Police General Commander Hudson Aguiar said 20,734 officers would be deployed to patrol the city during New Year's Eve celebrations - a 20 percent increase over the year before. He said police had moved into 10 of the city's most notorious shantytowns, where they rarely go, to maintain calm.

Some 2 million people are expected to crowd Copacabana beach tomorrow night to watch the fireworks and musical acts that will ring in the New Year. About half a million of the revelers will be tourists.

State Penitentiary Secretary Asterio Pereira told CBN Radio that police intelligence suggested there would be no repetition of the attacks in which drug gangs set fire to buses and opened fire on police stations and posts around Rio de Janeiro.

Authorities believe the attacks were ordered by imprisoned drug lords. In Brazil, many organized crime gangs operate from prisons, where they communicate by mobile phone.
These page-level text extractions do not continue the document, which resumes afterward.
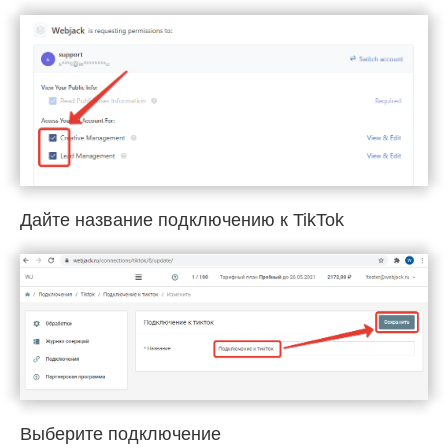
Дайте название подключению к TikTok
Выберите подключение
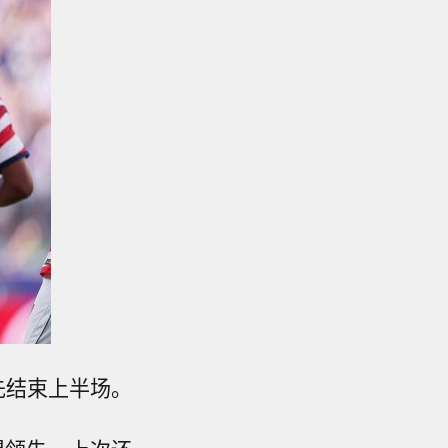
先结束上半场。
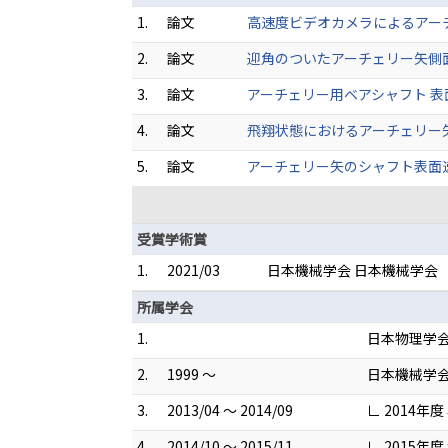
1.
論文
高速度ビデオカメラによるアーチェリー
2.
論文
迎角のついたアーチェリー矢側面の境界
3.
論文
アーチェリー用ベアシャフト 表面定常
4.
論文
飛翔状態におけるアーチェリー矢の
5.
論文
アーチェリー矢のシャフト表面速度
受賞学術賞
1.
2021/03
日本機械学会 日本機械学会
所属学会
1.
日本物理学
2.
1999 ～
日本機械学
3.
2013/04 ～ 2014/09
∟ 2014年
4.
2014/10 ～ 2015/11
∟ 2015年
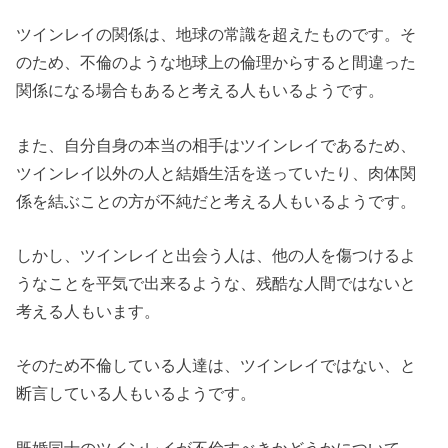
ツインレイの関係は、地球の常識を超えたものです。そ
のため、不倫のような地球上の倫理からすると間違った
関係になる場合もあると考える人もいるようです。
また、自分自身の本当の相手はツインレイであるため、
ツインレイ以外の人と結婚生活を送っていたり、肉体関
係を結ぶことの方が不純だと考える人もいるようです。
しかし、ツインレイと出会う人は、他の人を傷つけるよ
うなことを平気で出来るような、残酷な人間ではないと
考える人もいます。
そのため不倫している人達は、ツインレイではない、と
断言している人もいるようです。
既婚同士のツインレイが不倫すべきかどうかについて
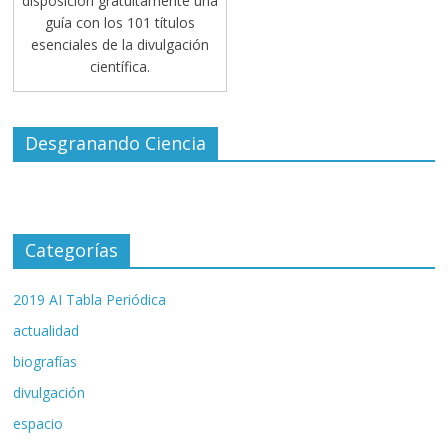
disposición gratuitamente una
guía con los 101 títulos
esenciales de la divulgación
científica.
Desgranando Ciencia
Categorías
2019 AI Tabla Periódica
actualidad
biografías
divulgación
espacio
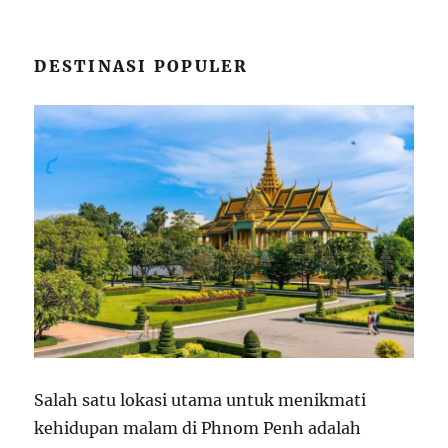
DESTINASI POPULER
Salah satu lokasi utama untuk menikmati
kehidupan malam di Phnom Penh adalah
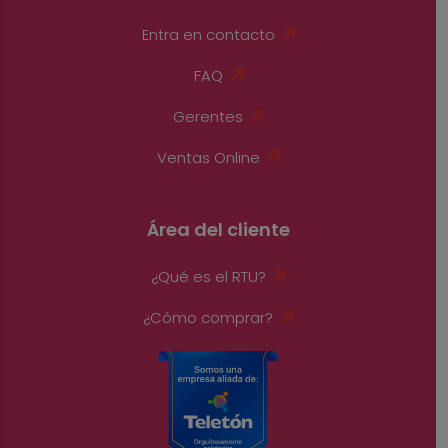
Entra en contacto
FAQ
Gerentes
Ventas Online
Área del cliente
¿Qué es el RTU?
¿Cómo comprar?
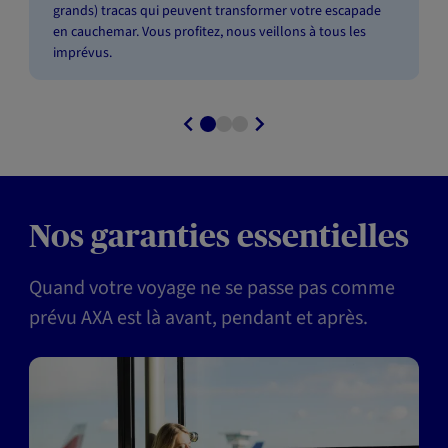
grands) tracas qui peuvent transformer votre escapade
en cauchemar. Vous profitez, nous veillons à tous les
imprévus.
Nos garanties essentielles
Quand votre voyage ne se passe pas comme
prévu AXA est là avant, pendant et après.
By controlling the prisons, drug lords control street crime, meting out punishment to those who do not obey them after they are jailed.

Tourism officials expressed concern that Brazil's image - and revenue - could suffer from Thursday's wave of attacks,

Seven people burned to death aboard a bus and, two policemen, two civilian bystanders and seven alleged gang members were also killed.
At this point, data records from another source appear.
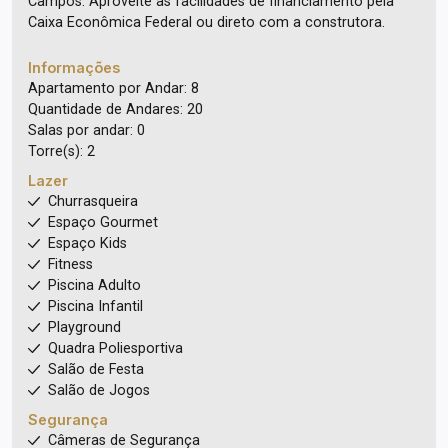
Campos. Aproveite as facilidades de financiamento pela
Caixa Econômica Federal ou direto com a construtora.
Informações
Apartamento por Andar: 8
Quantidade de Andares: 20
Salas por andar: 0
Torre(s): 2
Lazer
Churrasqueira
Espaço Gourmet
Espaço Kids
Fitness
Piscina Adulto
Piscina Infantil
Playground
Quadra Poliesportiva
Salão de Festa
Salão de Jogos
Segurança
Câmeras de Segurança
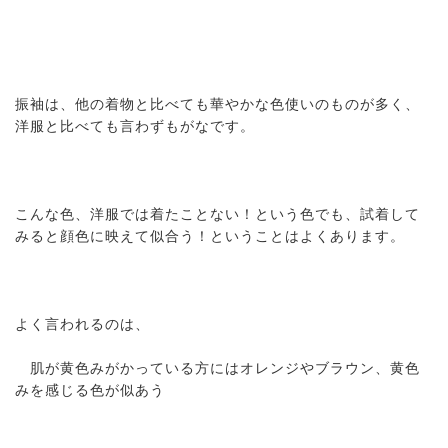
振袖は、他の着物と比べても華やかな色使いのものが多く、
洋服と比べても言わずもがなです。
こんな色、洋服では着たことない！という色でも、試着して
みると顔色に映えて似合う！ということはよくあります。
よく言われるのは、
肌が黄色みがかっている方にはオレンジやブラウン、黄色
みを感じる色が似あう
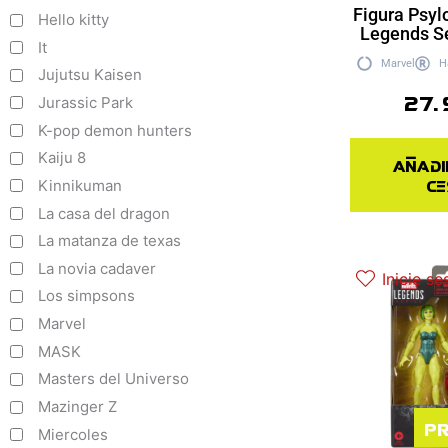
Figura Psyl
Hello kitty
Legends S
It
Marvel
H
Jujutsu Kaisen
27.
Jurassic Park
K-pop demon hunters
Kaiju 8
Añadi
ce
Kinnikuman
La casa del dragon
La matanza de texas
La novia cadaver
Inicie se
Los simpsons
Marvel
MASK
Masters del Universo
Mazinger Z
Pr
Miercoles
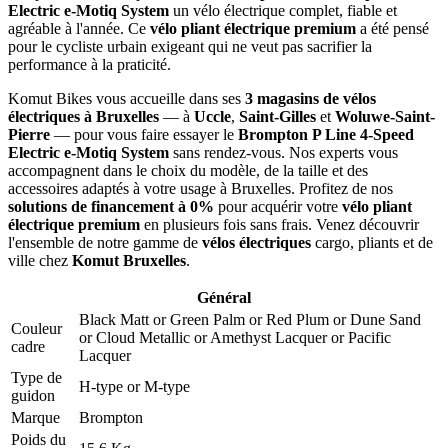
Electric e-Motiq System
un vélo électrique complet, fiable et
agréable à l'année. Ce
vélo pliant électrique premium
a été pensé
pour le cycliste urbain exigeant qui ne veut pas sacrifier la
performance à la praticité.
Komut Bikes vous accueille dans ses
3 magasins de vélos
électriques à Bruxelles
— à
Uccle
,
Saint-Gilles
et
Woluwe-Saint-
Pierre
— pour vous faire essayer le
Brompton P Line 4-Speed
Electric e-Motiq System
sans rendez-vous. Nos experts vous
accompagnent dans le choix du modèle, de la taille et des
accessoires adaptés à votre usage à Bruxelles. Profitez de nos
solutions de financement à 0%
pour acquérir votre
vélo pliant
électrique premium
en plusieurs fois sans frais. Venez découvrir
l'ensemble de notre gamme de
vélos électriques
cargo, pliants et de
ville chez
Komut Bruxelles
.
Général
Black Matt
or
Green Palm
or
Red Plum
or
Dune Sand
Couleur
or
Cloud Metallic
or
Amethyst Lacquer
or
Pacific
cadre
Lacquer
Type de
H-type
or
M-type
guidon
Marque
Brompton
Poids du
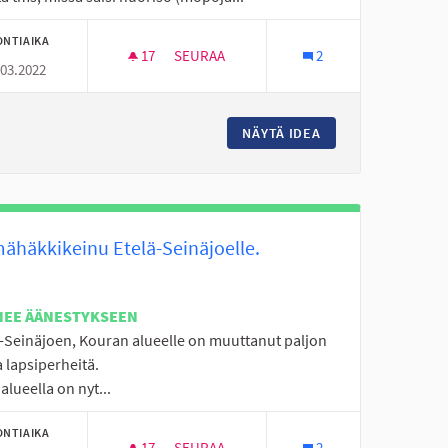
ONTIAIKA
17
17 SEURAAJAA
SEURAA
2
.03.2022
MOPOPOJILLE TILAA.
NÄYTÄ IDEA
MOPOPOJILLE TILA
ähäkkikeinu Etelä-Seinäjoelle.
NEE ÄÄNESTYKSEEN
ä-Seinäjoen, Kouran alueelle on muuttanut paljon
 lapsiperheitä.
 alueella on nyt...
ONTIAIKA
17
17 SEURAAJAA
SEURAA
2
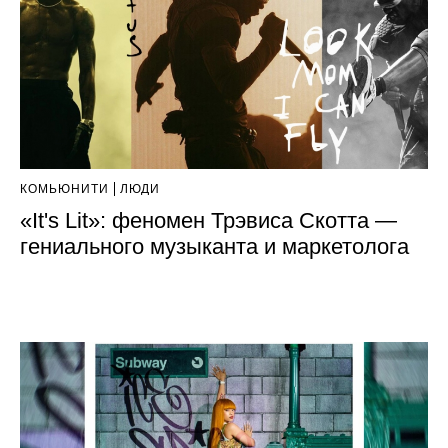
КОМЬЮНИТИ
ЛЮДИ
«It's Lit»: феномен Трэвиса Скотта —
гениального музыканта и маркетолога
Rio's Public Safety Secretariat said on Thursday another officer had died, but on Friday a spokeswoman who, under department policy, declined to be identified, said the third policemen's death was unrelated to the attacks.

Six other buses also were set alight, and while no one was injured in those attacks, many bus companies pulled their buses from the streets early Friday morning, stranding passengers trying to get home from late nights out.

State Public Safety Secretary Roberto Precioso said the attacks were apparently a show of force staged before a new governor is sworn in on Jan. 1.

The stark images of violence across Rio left tourism industry officials worried that tourism could be hurt as Latin America's largest nation heads into its high season during the South American summer.

The nation already has been struggling with two months of domestic air travel chaos, with severe delays angering passengers during heavy travel periods and officials acknowledged the violence creates a negative image.

"We have to work to minimize or eliminate it," Jose Francisco de Salles Lopes, director of research for the government-run Brazilian Tourism Board, told the Agencia Estado news agency.